Search code examples
ocaml

How to implement add function for immutable doubly linked list?


This question has theoretical motivation only (of course, there are multiple ways to avoid it in real-life development).

Let's introduce an immutable doubly linked list as the following OCaml type.

type t =
  | Link of 
     { value : int; 
        next : t; 
        prev : t 
     }
  | End 

We can easily make an instance with three elements within recursive definitions of (non-functional) values that OCaml allows:

let _123 = 
  let rec a = Link { value = 1; next = b; prev = End }
  and     b = Link { value = 2; next = c; prev = a   }
  and     c = Link { value = 3; next = End; prev = b } in
  a

We can represent '_123' with the following image:

enter image description here

That's fine, but it's like nothing without the ability to create lists dynamically (with any amount of items). So, I declared the function:

let add x = function
  | End       -> Link { value = x; next = End; prev = End }
  | Link tail -> let rec head = Link { value = x; next = tail'; prev = End }
                 and tail' = Link { tail with prev = head } in
                 head

and tried to use it:

let _123 = 
  End |> add 3 
      |> add 2 
      |> add 1

the result isn't what I expected: enter image description here enter image description here

It contains extra items and corrupted links. I understand why it is so. It is impossible to create a new version of the list based on the "tail" because of producing extra items. It looks like there is only one way to do that - it is to recreate the list from scratch for every newly added item. Ok. But how to do that? How to implement an add function for the immutable doubly linked list?


Solution

  • Immutable doubly-linked list cannot be created incrementally. Consider the single-list element list:

    let singleton value = Link { value; next = End; prev = End }
    

    Since the prev element of this list is End, it cannot be the part of any list with more than one element. The same issue exists with list of length n: such list does not contain any sublist which is a list of length k < n.

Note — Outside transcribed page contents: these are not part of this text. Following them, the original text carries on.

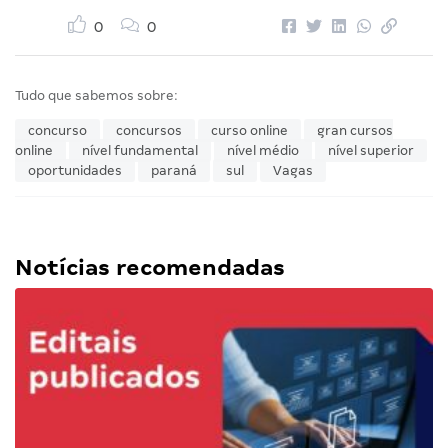
0
0
Tudo que sabemos sobre:
concurso
concursos
curso online
gran cursos
online
nível fundamental
nível médio
nível superior
oportunidades
paraná
sul
Vagas
Notícias recomendadas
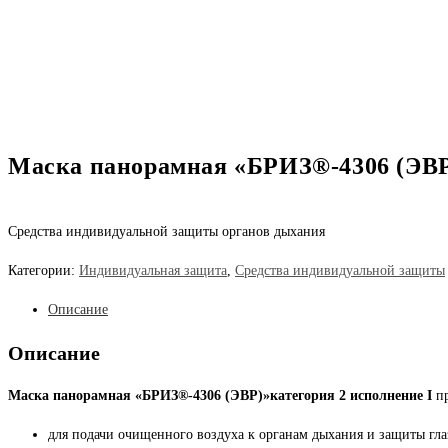
Маска панорамная «БРИЗ®-4306 (ЭВР)
Средства индивидуальной защиты органов дыхания
Категории:
Индивидуальная защита
,
Средства индивидуальной защиты
Описание
Описание
Маска панорамная «БРИЗ®-4306 (ЭВР)»категория 2 исполнение I
п
для подачи очищенного воздуха к органам дыхания и защиты гла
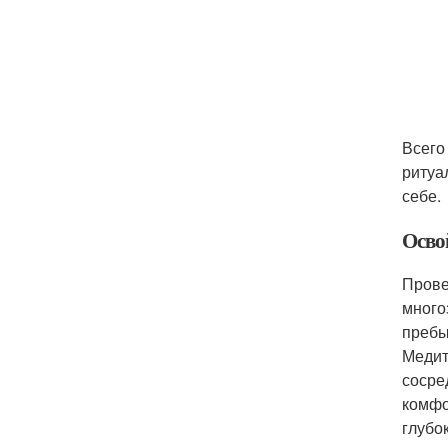
Всего
ритуа
себе.
Осво
Прове
много
пребы
Медит
сосре
комфо
глубо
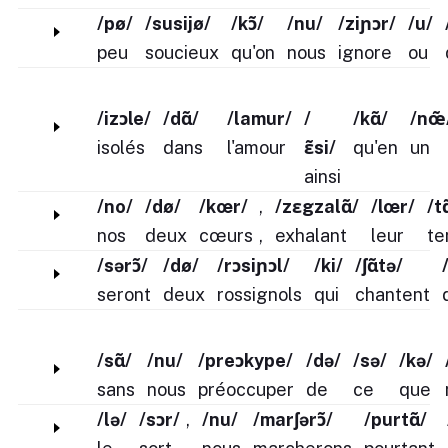
/pø/
/susijø/
/kɔ̃/
/nu/
/ziɲɔr/
/u/
peu
soucieux
qu'on
nous
ignore
ou
/izɔle/
/dɑ̃/
/lamur/
/
/kɑ̃/
/nœ̃
isolés
dans
l'amour
ɛ̃si/
qu'en
un
ainsi
/no/
/dø/
/kœr/
,
/zɛgzalɑ̃/
/lœr/
/t
nos
deux
cœurs
,
exhalant
leur
te
/sərɔ̃/
/dø/
/rɔsiɲɔl/
/ki/
/ʃɑ̃tə/
seront
deux
rossignols
qui
chantent
/sɑ̃/
/nu/
/preɔkype/
/də/
/sə/
/kə/
sans
nous
préoccuper
de
ce
que
/lə/
/sɔr/
,
/nu/
/marʃərɔ̃/
/purtɑ̃/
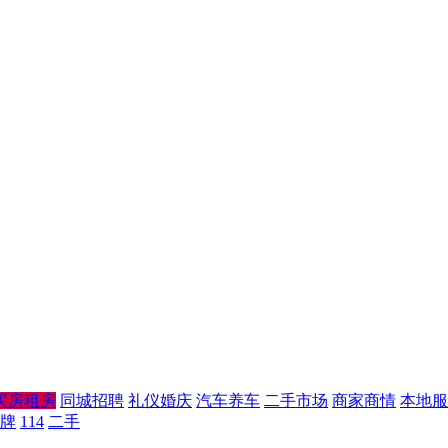
买房租房
同城招聘
礼仪婚庆
汽车养车
二手市场
商家商情
本地服
牌
114
二手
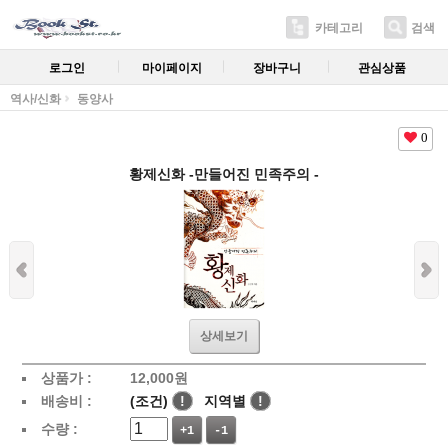
카테고리
검색
로그인
마이페이지
장바구니
관심상품
역사/신화
동양사
0
황제신화 -만들어진 민족주의 -
상세보기
상품가 :
12,000
원
배송비 :
(조건)
!
지역별
!
수량 :
+1
-1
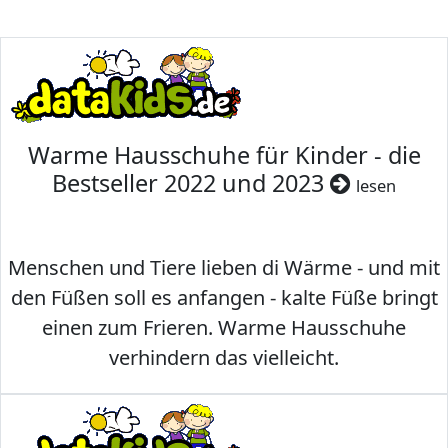
Warme Hausschuhe für Kinder - die
Bestseller 2022 und 2023
lesen
Menschen und Tiere lieben di Wärme - und mit
den Füßen soll es anfangen - kalte Füße bringt
einen zum Frieren. Warme Hausschuhe
verhindern das vielleicht.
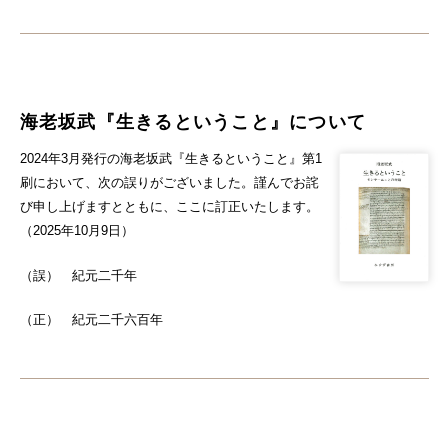
海老坂武『生きるということ』について
2024年3月発行の海老坂武『生きるということ』第1
刷において、次の誤りがございました。謹んでお詫
び申し上げますとともに、ここに訂正いたします。
（2025年10月9日）
（誤） 紀元二千年
（正） 紀元二千六百年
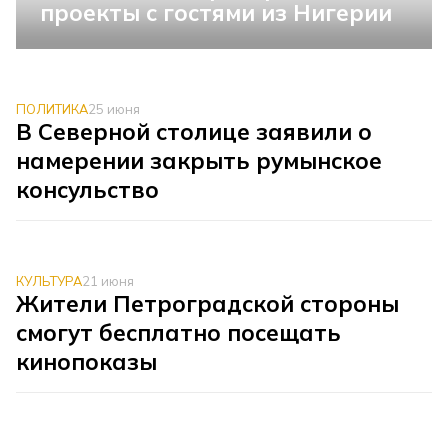
проекты с гостями из Нигерии
ПОЛИТИКА
25 июня
В Северной столице заявили о
намерении закрыть румынское
консульство
КУЛЬТУРА
21 июня
Жители Петроградской стороны
смогут бесплатно посещать
кинопоказы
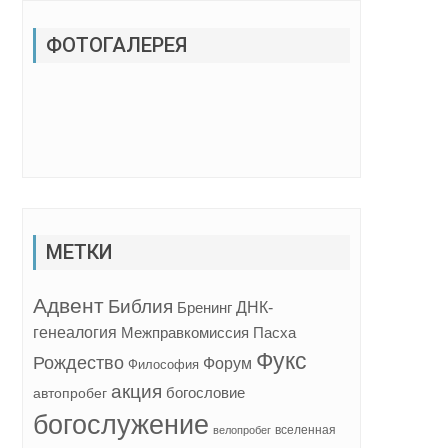
ФОТОГАЛЕРЕЯ
МЕТКИ
Адвент
Библия
ДНК-
Бренинг
генеалогия
Межправкомиссия
Пасха
Фукс
Рождество
Форум
Философия
акция
богословие
автопробег
богослужение
вселенная
велопробег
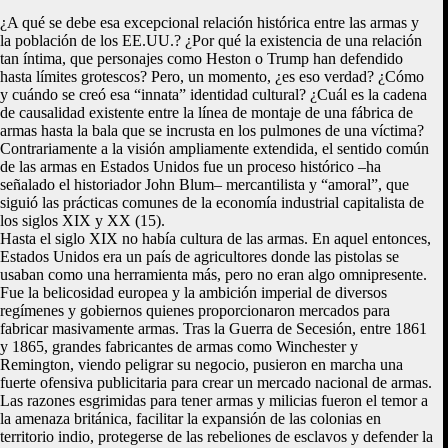
¿A qué se debe esa excepcional relación histórica entre las armas y
la población de los EE.UU.? ¿Por qué la existencia de una relación
tan íntima, que personajes como Heston o Trump han defendido
hasta límites grotescos? Pero, un momento, ¿es eso verdad? ¿Cómo
y cuándo se creó esa “innata” identidad cultural? ¿Cuál es la cadena
de causalidad existente entre la línea de montaje de una fábrica de
armas hasta la bala que se incrusta en los pulmones de una víctima?
Contrariamente a la visión ampliamente extendida, el sentido común
de las armas en Estados Unidos fue un proceso histórico –ha
señalado el historiador John Blum– mercantilista y “amoral”, que
siguió las prácticas comunes de la economía industrial capitalista de
los siglos XIX y XX (15).
Hasta el siglo XIX no había cultura de las armas. En aquel entonces,
Estados Unidos era un país de agricultores donde las pistolas se
usaban como una herramienta más, pero no eran algo omnipresente.
Fue la belicosidad europea y la ambición imperial de diversos
regímenes y gobiernos quienes proporcionaron mercados para
fabricar masivamente armas. Tras la Guerra de Secesión, entre 1861
y 1865, grandes fabricantes de armas como Winchester y
Remington, viendo peligrar su negocio, pusieron en marcha una
fuerte ofensiva publicitaria para crear un mercado nacional de armas.
Las razones esgrimidas para tener armas y milicias fueron el temor a
la amenaza británica, facilitar la expansión de las colonias en
territorio indio, protegerse de las rebeliones de esclavos y defender la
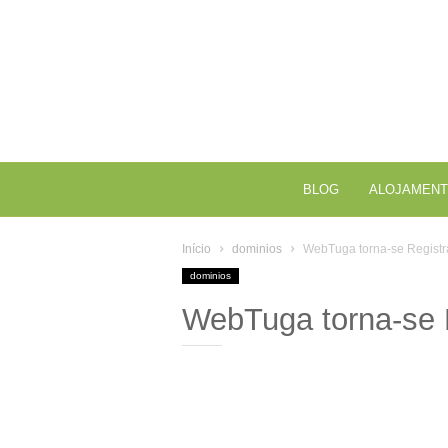
BLOG
ALOJAMENT
Início
dominios
WebTuga torna-se Registr
dominios
WebTuga torna-se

    In other words to create a list with n elements, one need to create n link of the list simultaneously, which is not possible without mutation. In particular, mutually recursive definitions are implemented using a single mutation initialization under the hood.

    But this also means, that if we accept this constraint, we can have doubly-link persistent list by using observably-invisible mutations:

    type 'a l =
      | End
      | Link of { prev: 'a l; value:'a; next: unit -> 'a l }
    

    Here, replacing the type of next by unit -> 'a l gives us just enough breathing room to create the list step by step:

    let create l =
      (* precondition: when [create ref_to_prev q] is called [!ref_to_prev ()] will
         be a valid link *)
      let rec create ref_to_prev q () =
        match q with
        | [] -> End
        | value :: q ->
          (* dummy value *)
          let future_self = ref (fun () -> raise Non_initialized) in
          (* next cannot be called yet, but it has not been published yet,
             thus this is fine *)
          let next () = create future_self q in
          let self = Link {
            prev = (* precondition: this is now a valid value *)
              !ref_to_prev ();
            value;
            next;
          } in
          (* we backpatch the [prev] argument for [next], now that we have a [self] link *)
          future_self := (fun () -> self);
          (* [next] can now be called, and [self] is a valid link
             that we can publish to the outside world *)
          self
      in
      create (ref (Fun.const End)) l ()
    

    Here, create has the expected type 'a list -> 'a l. We can check that we have the right digraph structure with

    let rec backward_list = function
      | End -> []
      | Link l ->
        l.value :: backward_list l.prev
    
    
    let rec forth_and_back = function
      | End -> []
      | Link lk as l ->
        match lk.next () with
        | End -> backward_list l
        | l ->  lk.value :: forth_and_back l
    
    let test = forth_and_back (create [1;2;3;4])
    

    which returns [1;2;3;4;3;2;1] as expected.

    We have us a persistent doubly-linked list: no mutation can be observed from the outside but the elements of the list are in fact stored in the thunk:

    let next () = create future_self q in
    

    and we constructing the next element of the list on the fly whenever we call the next field. We could build the list once, by replacing

      next: unit -> 'a l;
    

    by

      next: 'a l Lazy.t;
    

    in the definition of the type constructor 'a l.